BRASÍLIA O presidente Luiz Inácio Lula da Silva atribuiu a governos anteriores o aumento da criminalidade entre os jovens. Ao discursar para integrantes do Conselho Nacional da Juventude, no Palácio do Planalto, Lula disse que o jovem que comete um crime "é resultado de praticamente 25 anos em que não se apostou na educação" no país.

Para Lula, os defensores da redução da maioridade penal deveriam pensar em punir antigos governantes que deixaram de investir na educação ao invés de responsabilizar o jovem.

O presidente defendeu o fortalecimento familiar como estratégia capaz de tirar os jovens da criminalidade. "Se a família não estiver bem, dificilmente as outras coisas estarão bem. Eu fui criado por mãe sem marido, e ela conseguiu formar oito filhos cidadãos. Precisamos discutir como recuperar o jovem e a integração da família."

Bem-humorado, Lula fez uma confissão ao lembrar sua infância. Disse que uma vez teve vontade de "pegar uma maçã da feira e sair correndo" porque sua família não tinha dinheiro. Mas disse que, pelos valores que recebeu, nunca fez valer o seu desejo.

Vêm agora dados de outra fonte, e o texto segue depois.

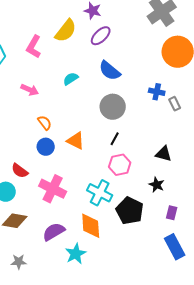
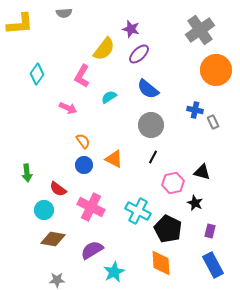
pink L-shape: (34, 47) -> (82, 76), moved
pink hexagon: (120, 165) -> (173, 183), moved
orange diamond: (91, 226) -> (161, 263), moved

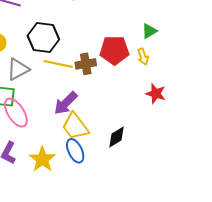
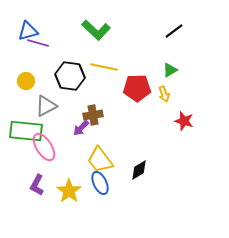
yellow line: (58, 64) -> (104, 67), moved
brown cross: (86, 64) -> (93, 115), moved
red star: (156, 94) -> (184, 121), moved
purple arrow: (66, 103) -> (81, 128), moved, size x0.7

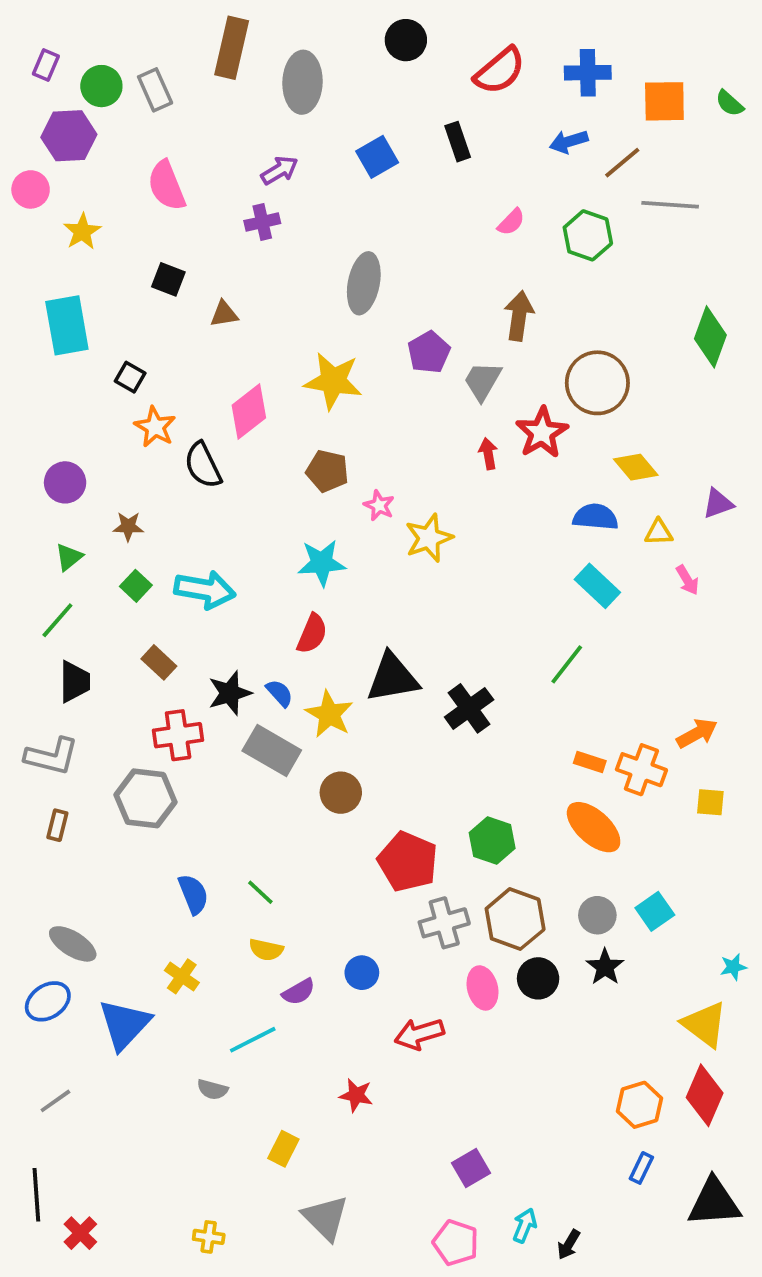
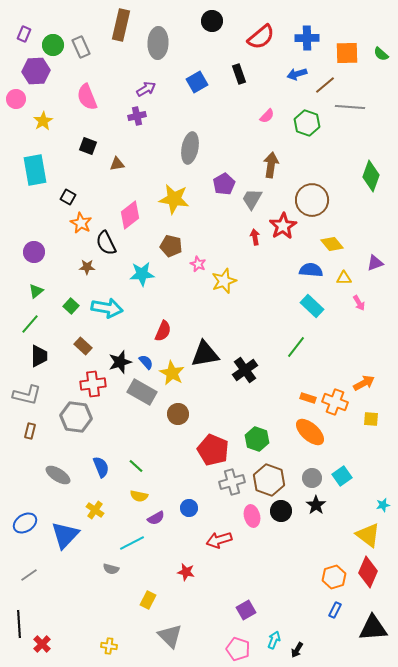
brown star: (128, 526) -> (87, 267), moved
cyan star: (322, 563) -> (142, 274), moved
gray ellipse: (73, 944) -> (58, 475), moved

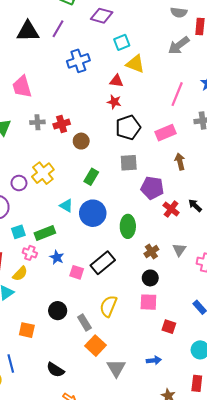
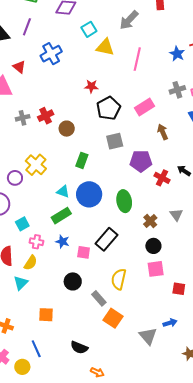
gray arrow: (179, 45) -> (129, 20), moved
red triangle: (117, 81) -> (19, 67), moved, turned 40
pink line: (177, 94) -> (137, 59), moved
green rectangle: (45, 233) -> (61, 216), moved
black circle: (58, 311) -> (73, 281), moved
gray triangle: (116, 368) -> (148, 336), moved

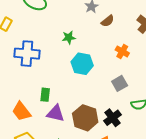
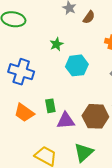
blue cross: (27, 54) -> (21, 72), turned 30
orange trapezoid: (21, 111) -> (24, 113), moved

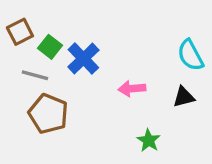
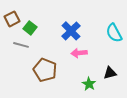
blue cross: (83, 59) -> (71, 31), moved
black triangle: (184, 97) -> (110, 73), moved
brown pentagon: (48, 114) -> (45, 70), moved

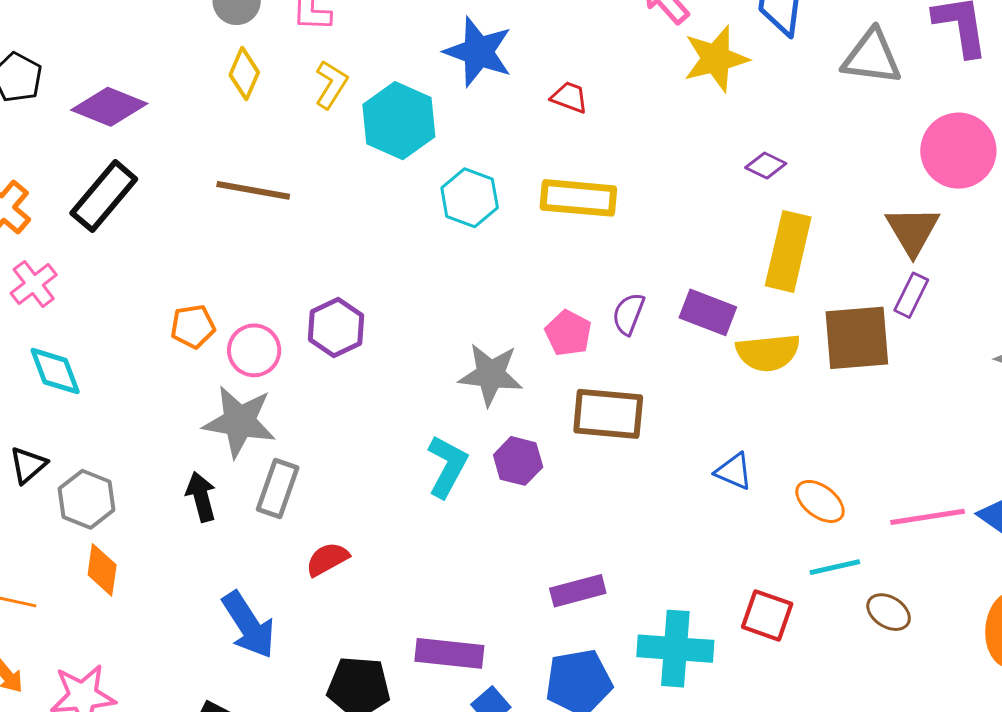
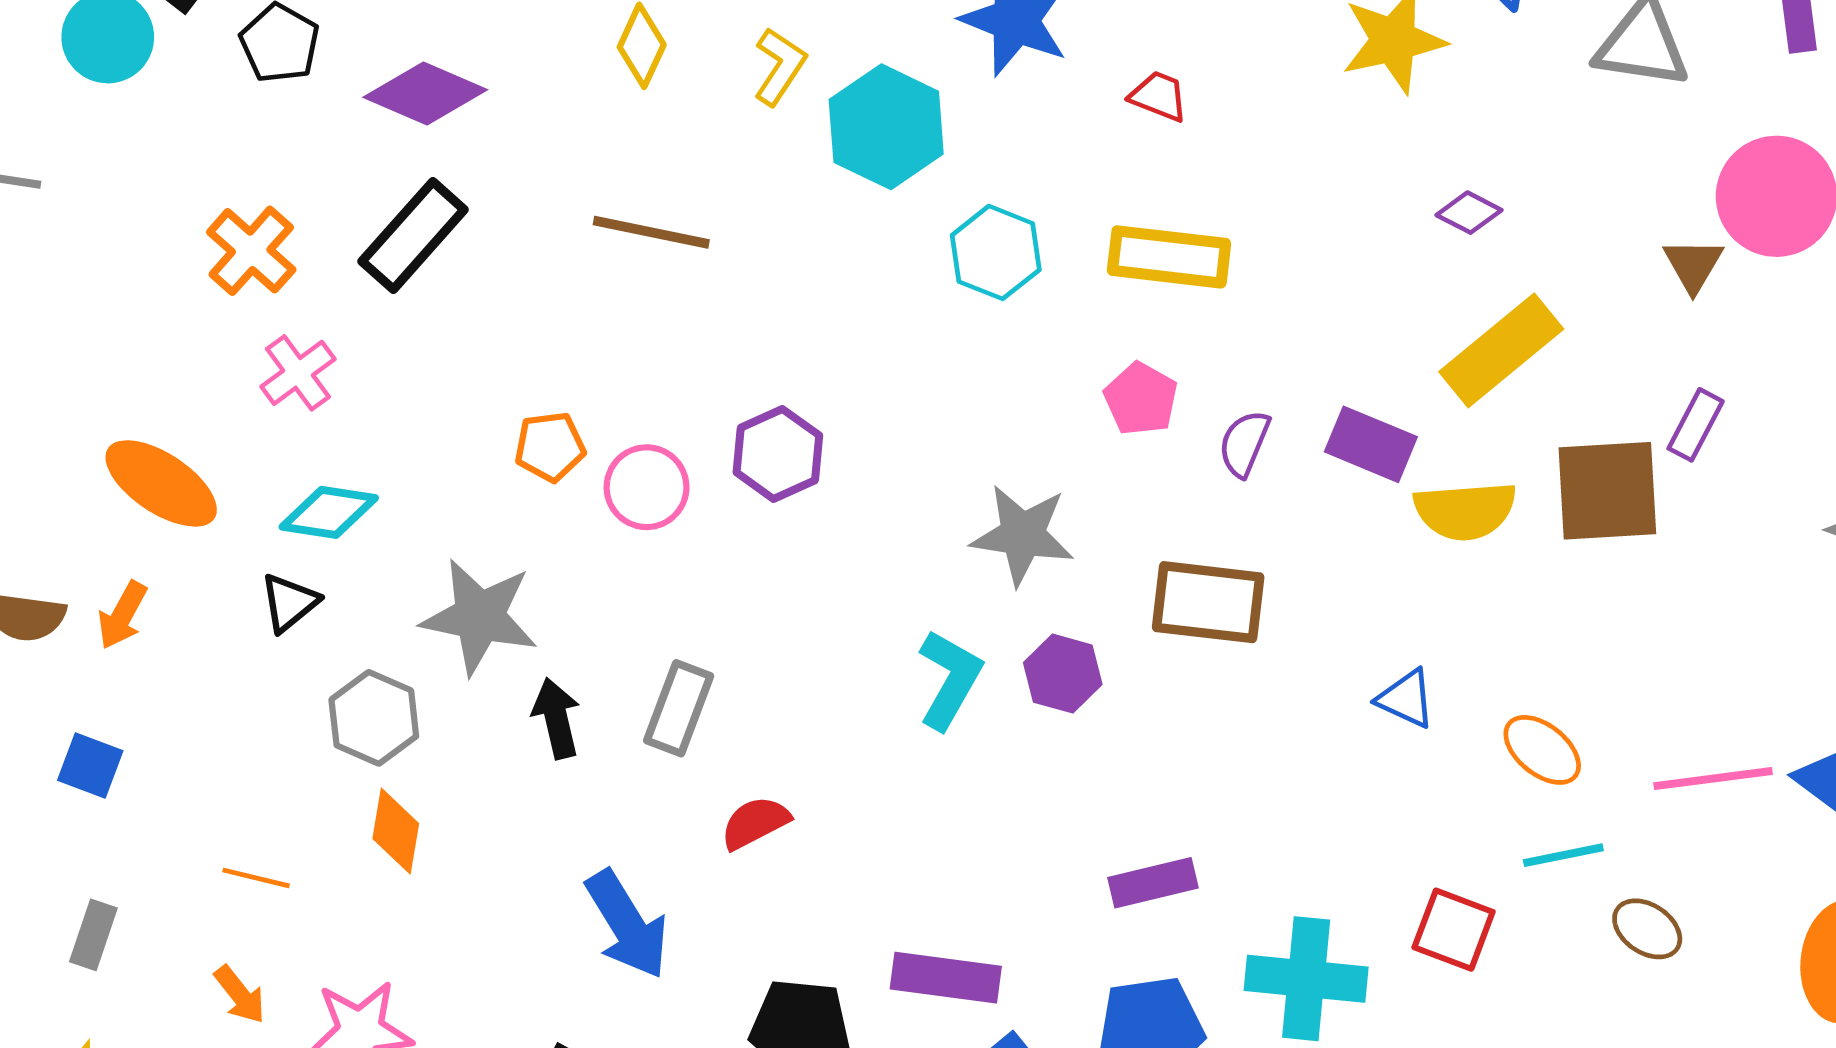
brown triangle: (913, 231) -> (1693, 265), moved, size x0.7
yellow rectangle: (788, 251) -> (1501, 350), turned 36
pink pentagon: (568, 333) -> (1141, 399), moved
cyan diamond: (55, 371) -> (329, 512), turned -62
gray star: (239, 422) -> (479, 617), moved
black triangle: (28, 465) -> (289, 603), moved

COMENTANDO A NOTICIA: A ser válida a tese de Lula, deveríamos entender que ele também é um delinqüente e criminoso, uma vez que insiste em atribuir à miséria e a falta de educação as razões da criminalidade. Das duas uma: ou ele quando fala não sabe o que diz, e seu argumento é fajuto e não passa de pura demagogia, ou é um criminoso enrustido. Na verdade, Lula é um ignorante que faz questão de ignorar as coisas mais elementares do ser humano. Uma delas, bem se vê, é que há pessoas de má índole sim. Ao querer empurrar o problema ou as causas da criminalidade existente no país, ele se esquece que está no governo há mais de quatro anos, e os índices cada vez aumentam mais. Ele próprio, mesmo diante da tentação de furtar uma maçã, refutou o instinto diante dos “valores que recebeu”, apesar de ”haver sido criado por uma mãe analfabeta”. O que desmonta todo o seu argumento é o exemplo que dá de si próprio.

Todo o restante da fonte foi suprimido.